Brahmāstra Movie Review: After the release of his 2018 film “Sanju,” Ranbir Kapoor hasn’t had any further success. This year, after an almost four-year hiatus, he released the high-budget feature Shamsera, which again bombed at the box office. Now Ranbir has released a mythological and fictional film titled Brahmastra, which has been heavily promoted across the country. Present day is Wednesday, September 9, 2022, and this film has just opened in theatres. Let’s dive into a comprehensive assessment of the film to find out if it lives up to the hype or continues Hindi cinema’s recent run of flops.
DJ by profession, Shiva meets Isha and instantly falls in love with her at a party. Along the course of their romance, Shiva’s fire-controlling abilities become apparent to Isha. Shiva is also aware that there are potent astras in the world, which are being guarded by a group of warriors led by Guru. Anish, the artist, is attempting to shield Shiva from the warriors who are after Bramastra, the most potent of the astras.
Cast & Crew
The cast of Brahmastra also includes Amitabh Bachchan, Nagarjuna Akkineni, Alia Bhatt, Mouni Roy, Gurfateh Pirzada, and Saurav Gurjar, with Ranbir Kapoor playing the lead. Ayan Mukerji helmed the film, which was produced by Fox Star Studios, Dharma Productions, Prime Focus, and Starlight Pictures and executive produced by Hiroo Yash Johar, Karan Johar, Ranbir Kapoor, Ayan Mukerji, Apoorva Mehta, Namit Malhotra, and Marijke Desouza. The film’s score was written by Pritam, and Sudeep Chatterjee, Patrick Duroux, Pankaj Kumar, Manikandan, and Vikash Nowlakha were responsible for the cinematography.
|Producer||Hiroo Yash Johar, Karan Johar, Ranbir Kapoor, Ayan Mukerji, Apoorva Mehta, Namit Malhotra and Marijke Desouza|
|Genre||Mythology, Drama, Action|
|Cast||Ranbir Kapoor, Amitabh Bachchan, Nagarjuna Akkineni, Ranbir Kapoor, Alia Bhatt, Mouni Roy, Gurfateh Pirzada, Saurav Gurjar|
|Cinematography||Sudeep Chatterjee, Patrick Duroux, Pankaj Kumar, Manikandan, Vikash Nowlakha|
Brahmastra offers everything a film needs to engage its audience and keep them glued to the screen from beginning to end. Brahmastra’s blend of mythology, fiction, and VFX is unprecedented in Indian cinema, and it’s sure to keep audiences entertained despite a few sluggish moments in the early half involving Ranbir and Alia. And while news of Shah Rukh Khan’s cameo—which had previously been leaked on social media—was widely disseminated, the movie still has a few surprises in store that are best seen in the theatre. The first half of the movie sets up the plot and introduces the characters. The movie’s second half promises to keep us interested in the story and visual effects (VFX) until the very end.

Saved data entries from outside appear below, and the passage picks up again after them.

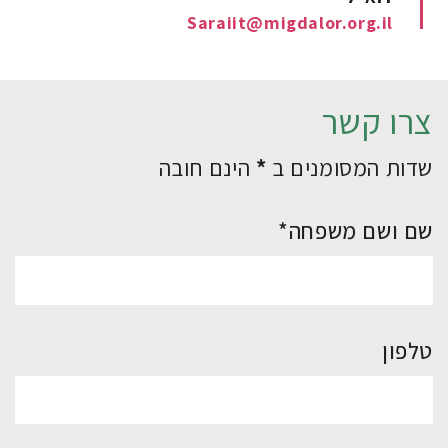
Saraiit@migdalor.org.il
צרו קשר
שדות המסומנים ב
*
הינם חובה
שם ושם משפחה*
טלפון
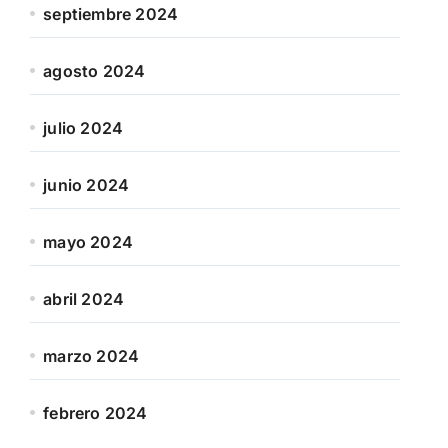
septiembre 2024
agosto 2024
julio 2024
junio 2024
mayo 2024
abril 2024
marzo 2024
febrero 2024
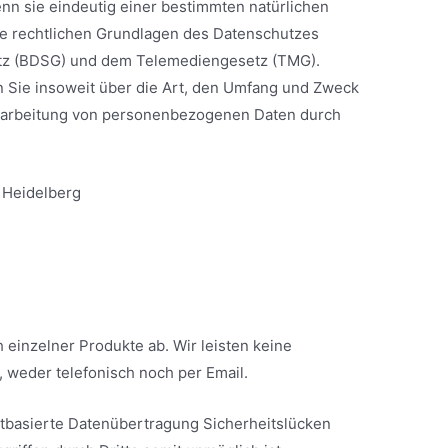
n sie eindeutig einer bestimmten natürlichen
e rechtlichen Grundlagen des Datenschutzes
tz (BDSG) und dem Telemediengesetz (TMG).
Sie insoweit über die Art, den Umfang und Zweck
erarbeitung von personenbezogenen Daten durch
 Heidelberg
 einzelner Produkte ab. Wir leisten keine
, weder telefonisch noch per Email.
netbasierte Datenübertragung Sicherheitslücken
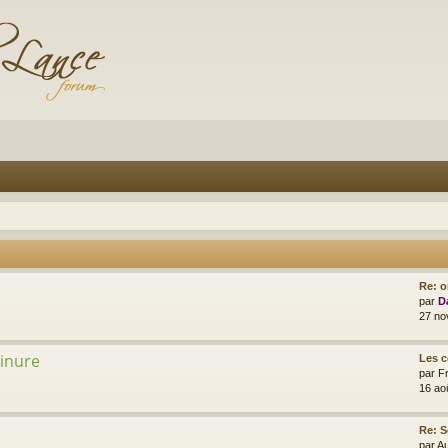
Re: o
par
D
27 no
minure
Les 
par
F
16 ao
Re: S
par
A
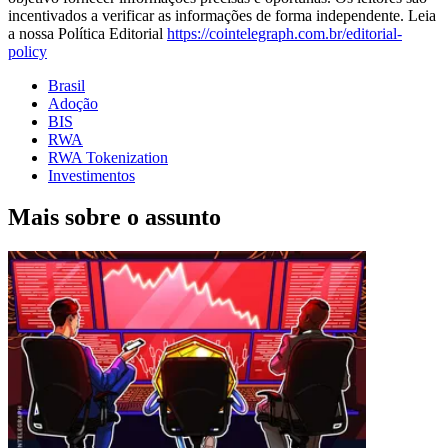
incentivados a verificar as informações de forma independente. Leia
a nossa Política Editorial
https://cointelegraph.com.br/editorial-
policy
Brasil
Adoção
BIS
RWA
RWA Tokenization
Investimentos
Mais sobre o assunto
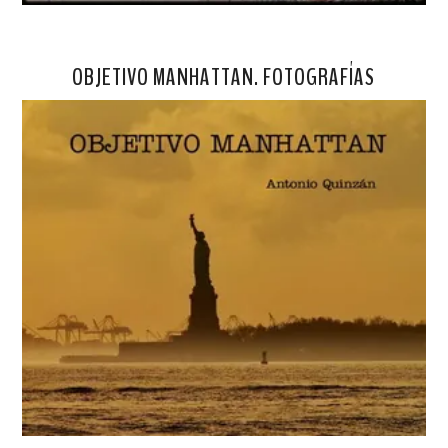
OBJETIVO MANHATTAN. FOTOGRAFÍAS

In terms of acting, Ranbir Kapoor was excellent, as usual, in the role of Shiva. In the scenes he appears in, his facial emotions have a profound effect on the audience. Alia Bhatt’s part appears minor as Ranbir’s love interest, but she does a good job anyway. In his role as Guru, Amitabh Bachchan excels as usual, and Akkineni Nagarjuna, who plays Anish, shines in the few scenes in which he appears. Mouni Roy’s portrayal of Junoon, the queen of darkness, will command your attention. Everyone else played their part perfectly in the story.

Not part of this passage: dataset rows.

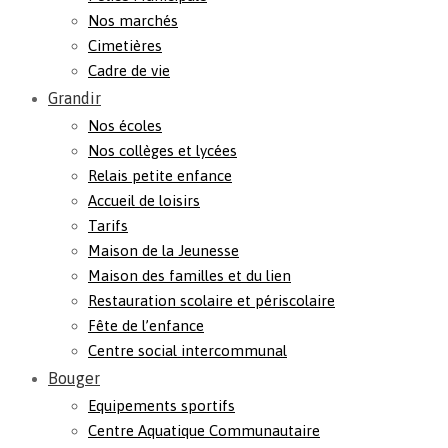
Nos marchés
Cimetières
Cadre de vie
Grandir
Nos écoles
Nos collèges et lycées
Relais petite enfance
Accueil de loisirs
Tarifs
Maison de la Jeunesse
Maison des familles et du lien
Restauration scolaire et périscolaire
Fête de l’enfance
Centre social intercommunal
Bouger
Equipements sportifs
Centre Aquatique Communautaire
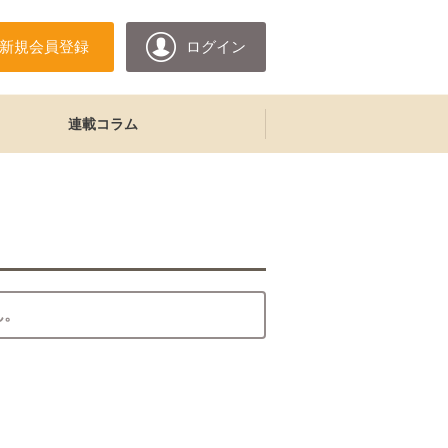
新規会員登録
ログイン
連載コラム
ん。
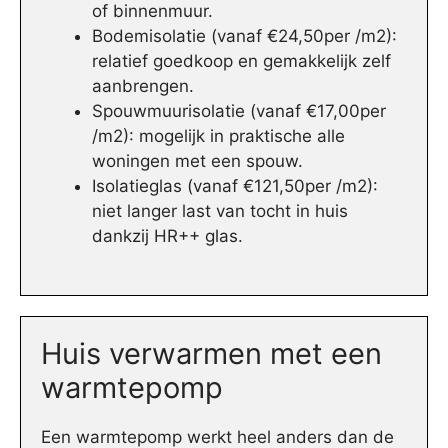
of binnenmuur.
Bodemisolatie (vanaf €24,50per /m2):
relatief goedkoop en gemakkelijk zelf
aanbrengen.
Spouwmuurisolatie (vanaf €17,00per
/m2): mogelijk in praktische alle
woningen met een spouw.
Isolatieglas (vanaf €121,50per /m2):
niet langer last van tocht in huis
dankzij HR++ glas.
Huis verwarmen met een
warmtepomp
Een warmtepomp werkt heel anders dan de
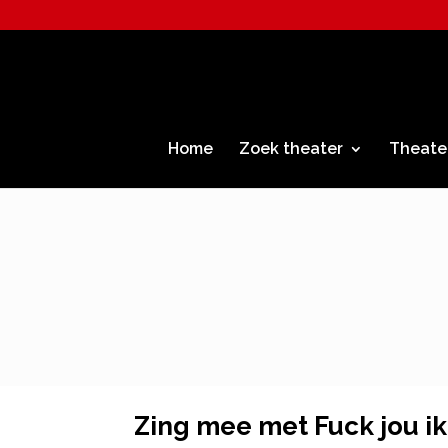
Home
Zoek theater
Theate
Zing mee met Fuck jou ik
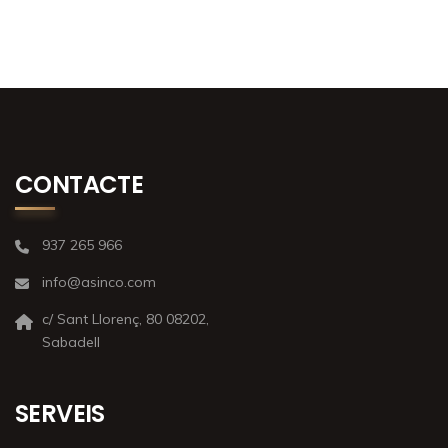
CONTACTE
937 265 966
info@asinco.com
c/ Sant Llorenç, 80 08202,
Sabadell
SERVEIS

If you’re looking for a technically sound solution, Brahmastra is your best bet. In every frame of the picture, the technicians’ meticulous preparation is readily apparent. Pritam’s excellent score complements the film’s excellent songs. The cinematography is top-notch thanks to the efforts of several people, including Sudeep Chatterjee, Patrick Duroux, Pankaj Kumar, Manikandan, and Vikash Nowlakha. The visual effects in this picture are impressively flawless, and the crew behind them deserves praise. The film’s superb production qualities and the obvious effort and resources put into making this picture are obvious in every frame.

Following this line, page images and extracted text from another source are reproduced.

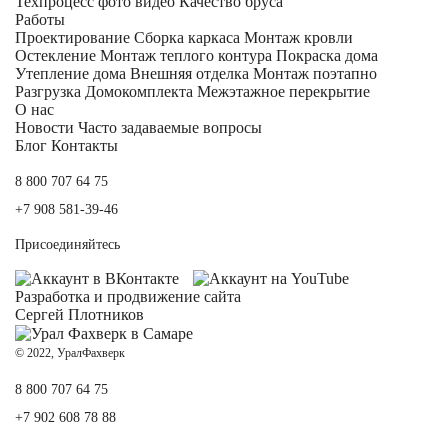
Техпроцесс фото видео
Качество бруса
Работы
Проектирование
Сборка каркаса
Монтаж кровли
Остекление
Монтаж теплого контура
Покраска дома
Утепление дома
Внешняя отделка
Монтаж поэтапно
Разгрузка Домокомплекта
Межэтажное перекрытие
О нас
Новости
Часто задаваемые вопросы
Блог
Контакты
8 800 707 64 75
+7 908 581-39-46
Присоединяйтесь
Разработка и
продвижение сайта
Сергей Плотников
© 2022, УралФахверк
8 800 707 64 75
+7 902 608 78 88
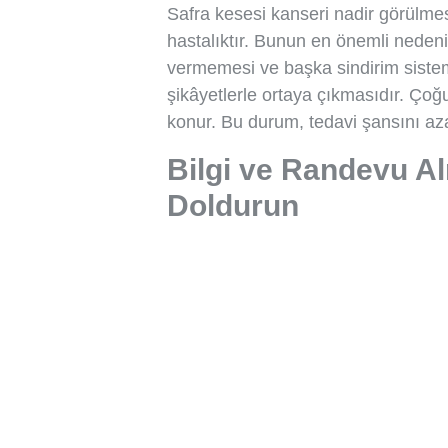
Safra kesesi kanseri nadir görülme
hastalıktır. Bunun en önemli nedeni,
vermemesi ve başka sindirim sistemi 
şikâyetlerle ortaya çıkmasıdır. Çoğu
konur. Bu durum, tedavi şansını azal
Bilgi ve Randevu A
Doldurun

Ayan Mukherji’s storytelling and filmmaking skills were, once again, outstanding. It’s not easy to manage screenplays like these, so we should admire his idea of blending mythology with modern events.
In sum, Brahmastra lives up to its reputation as a must-see for moviegoers, and it really is best experienced on the big screen.
There aren’t many drawn-out and pointless sequences.